Before providing care for individual patients, we might ask ourselves:

  • Have we used checklists to ensure that we have everything we need at hand when we proceed with anesthetic care?
  • Have we actively avoided contamination of our equipment and medications to reduce the risk of microorganism transmission perioperatively?
  • Have we made the effort to know our patients and their risk factors for potential intraoperative or postoperative complications?
  • Have we allowed production pressures or distractions (e.g., cell phones) to interfere with our focused efforts to provide the best care we can?
  • Have we provided the appropriate handoff communication before leaving the patients in another anesthesia professional’s care?
  • Are we “treating our patients as we would like to personally be treated”?

For all of our patients, we might ask:

  • Have we participated in our local institutions to develop the clinical pathways, practices, and policies that increase their safety throughout the perioperative period?
  • Have we worked within our institutions and with our colleagues to improve team interactions and implement the cultural changes that allow all members of the perioperative team to point out actions that might cause patient harm?
  • Have we taken leadership roles, locally or beyond, that allow us to make a positive impact on the perioperative safety of the populations we serve?
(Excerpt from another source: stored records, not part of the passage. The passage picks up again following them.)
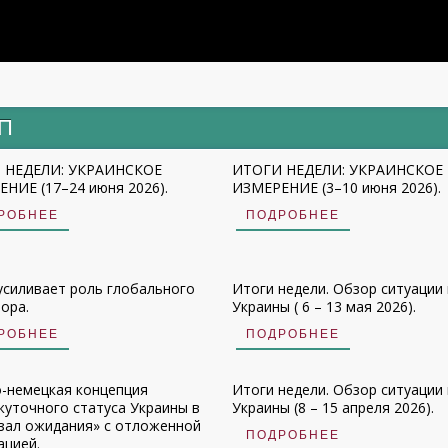
ИП
 НЕДЕЛИ: УКРАИНСКОЕ
ИТОГИ НЕДЕЛИ: УКРАИНСКОЕ
НИЕ (17–24 июня 2026).
ИЗМЕРЕНИЕ (3–10 июня 2026).
РОБНЕЕ
ПОДРОБНЕЕ
усиливает роль глобального
Итоги недели. Обзор ситуации 
ора.
Украины ( 6 – 13 мая 2026).
РОБНЕЕ
ПОДРОБНЕЕ
-немецкая концепция
Итоги недели. Обзор ситуации 
уточного статуса Украины в
Украины (8 – 15 апреля 2026).
зал ожидания» с отложенной
ПОДРОБНЕЕ
ацией.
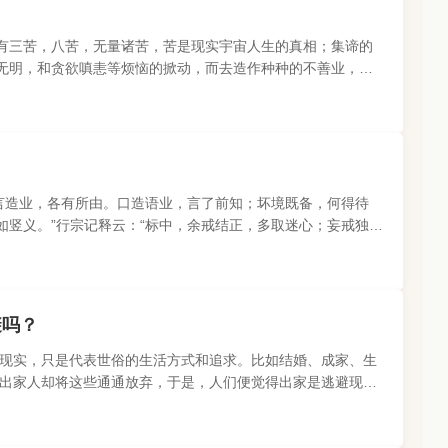
有三苦，八苦，无量诸苦，苦是现实宇宙人生的真相；集谛的
无明，和贪欲嗔恚等烦恼的掀动，而去造作种种的不善业，结
言造业，各有所由。口造语业，言了前知；坏境既备，何得待
竖义。”行宗记释云：“标中，余戒结正，多取迷心；妄戒独
避吗？
现实，只是代表世俗的生活方式和追求。比如结婚、成家、生
出家人却将这些通通放弃，于是，人们便觉得出家是逃避现
追求，那就是追求真理、..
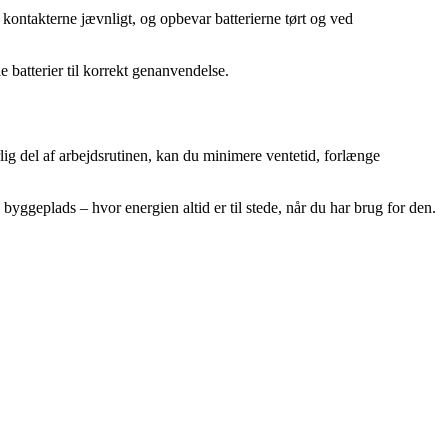
r kontakterne jævnligt, og opbevar batterierne tørt og ved
e batterier til korrekt genanvendelse.
g del af arbejdsrutinen, kan du minimere ventetid, forlænge
yggeplads – hvor energien altid er til stede, når du har brug for den.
Perioperative patient safety is not something that someone else can resolve. The APSF and other organizations can provide the resources to assist clinician investigators and others to develop new knowledge that can improve patient safety. These organizations can help develop recommendations that can be used to guide care and potentially improve patient safety. Our industry partners can develop the new equipment and medications that contribute to safer care. However, each of us has a personal responsibility to contribute to improved perioperative patient safety. Deliberate consideration of the Golden Rule before providing care to each patient seems essential.

 

Dr. Mark Warner is currently president of the APSF and the Annenberg Professor of Anesthesiology, Mayo Clinic, Rochester, MN.


Dr. Warner has no disclosures with regards to the content of the article.